Canadian researchers have used the power of genomics to identify the cause of a rare Parkinson's-like disease in children of one extended family and come up with a treatment to help reverse its effects.

It is believed to be the first time that a new disease has been discovered, its cause determined and a treatment figured out in a relatively short period of time – just two years. The researchers attribute their success to new technology that allows scientists to sequence chunks of DNA much faster than in the past.

Eight children – five boys and three girls born to four sets of parents in a large Saudi Arabian family – were born with symptoms similar to those experienced by adults with Parkinson's disease, said Dr. Berge Minassian, the principal researcher and a neurologist at Toronto's Hospital for Sick Children.

"They're very interesting, they're like little babies with Parkinson's disease," Minassian said, explaining that the children exhibited typical symptoms of the neurological disorder, including tremors, problems executing movements, and the flat facial expression known as a "masked face."

"Those kids are like that. They cry, but you don't see them cry," he said.

Dr. Reem Alkhater, a pediatric neurology resident at the hospital, has been travelling back and forth between Toronto and Saudi Arabia as part of the research team's investigations into the familial disorder.

The children are part of an unidentified family of Bedouin ancestry living in a western Saudi city whose members had intermarried through several generations.
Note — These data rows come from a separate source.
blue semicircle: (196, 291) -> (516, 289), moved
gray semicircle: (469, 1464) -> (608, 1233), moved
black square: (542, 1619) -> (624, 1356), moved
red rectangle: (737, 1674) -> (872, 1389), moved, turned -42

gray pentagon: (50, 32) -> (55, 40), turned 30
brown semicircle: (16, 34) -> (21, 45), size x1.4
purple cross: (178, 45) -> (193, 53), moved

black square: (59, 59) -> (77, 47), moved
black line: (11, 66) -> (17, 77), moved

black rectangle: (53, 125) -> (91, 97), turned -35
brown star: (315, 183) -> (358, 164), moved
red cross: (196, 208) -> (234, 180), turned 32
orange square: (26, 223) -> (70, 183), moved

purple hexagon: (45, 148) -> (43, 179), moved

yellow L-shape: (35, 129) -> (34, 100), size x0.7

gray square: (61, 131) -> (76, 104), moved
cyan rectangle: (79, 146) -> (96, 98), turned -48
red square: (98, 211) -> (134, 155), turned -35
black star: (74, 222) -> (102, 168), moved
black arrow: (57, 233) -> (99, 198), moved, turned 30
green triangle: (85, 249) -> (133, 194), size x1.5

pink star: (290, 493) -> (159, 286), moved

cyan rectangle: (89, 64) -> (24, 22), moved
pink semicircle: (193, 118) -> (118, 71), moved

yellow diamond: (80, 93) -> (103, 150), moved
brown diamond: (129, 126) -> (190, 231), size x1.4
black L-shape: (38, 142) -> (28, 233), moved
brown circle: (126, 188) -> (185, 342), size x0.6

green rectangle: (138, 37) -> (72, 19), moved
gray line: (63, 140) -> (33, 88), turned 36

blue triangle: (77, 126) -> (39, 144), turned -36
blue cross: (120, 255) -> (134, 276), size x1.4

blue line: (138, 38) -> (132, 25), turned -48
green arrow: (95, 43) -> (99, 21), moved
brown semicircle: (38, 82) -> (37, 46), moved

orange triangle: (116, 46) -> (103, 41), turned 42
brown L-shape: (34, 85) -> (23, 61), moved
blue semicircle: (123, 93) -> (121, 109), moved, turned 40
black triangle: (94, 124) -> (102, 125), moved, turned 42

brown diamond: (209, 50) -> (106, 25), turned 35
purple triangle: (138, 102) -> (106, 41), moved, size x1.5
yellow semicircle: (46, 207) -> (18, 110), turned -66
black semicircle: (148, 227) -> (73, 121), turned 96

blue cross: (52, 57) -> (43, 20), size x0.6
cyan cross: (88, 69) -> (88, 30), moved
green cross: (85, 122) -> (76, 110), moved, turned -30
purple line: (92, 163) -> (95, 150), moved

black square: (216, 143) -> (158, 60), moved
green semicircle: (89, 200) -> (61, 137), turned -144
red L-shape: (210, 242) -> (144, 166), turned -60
Known as consanguineous marriages, the offspring of such unions have a one in four chance of inheriting mutated genes if they are carried by both parents.

"When you have consanguinity, then you end up with problems where you get the bad copy from each side because the two sides are related," Minassian said. "In this case, consanguinity played a role in these children being sick and having this autosomal recessive disease."

Using genomic sequencing, the Toronto scientists pinpointed a common mutated gene among the children, known as SLC18A2. The gene, which is involved in the production of the brain chemicals dopamine and serotonin, had a single genetic-letter misprint, which dramatically reduced its function and produced the Parkinson's-like disorder, Minassian said.

Based on the symptoms, doctors treated one 16-year-old girl and three of her affected younger siblings with L-dopa, a drug that boosts dopamine in the brain. Classic Parkinson's is caused by diminished levels of the neurotransmitter, and L-dopa is one of the standard treatments.

"It made them worse, so we quickly stopped," he said.

The researchers then determined that despite the mutation, the children's bodies were making enough dopamine – it just wasn't getting "packaged" properly and delivered where it needed to go in the brain. In fact, in that state, it was toxic to brain cells.

The children were then treated with another standard drug called a dopamine agonist. "These are newer compounds that bypass the whole packaging thing and go directly to the dopamine receptors [on the surface of cells]," Minassian said. "Now, we are providing dopamine where it belongs without the need of packaging and so it made the patients better," he said.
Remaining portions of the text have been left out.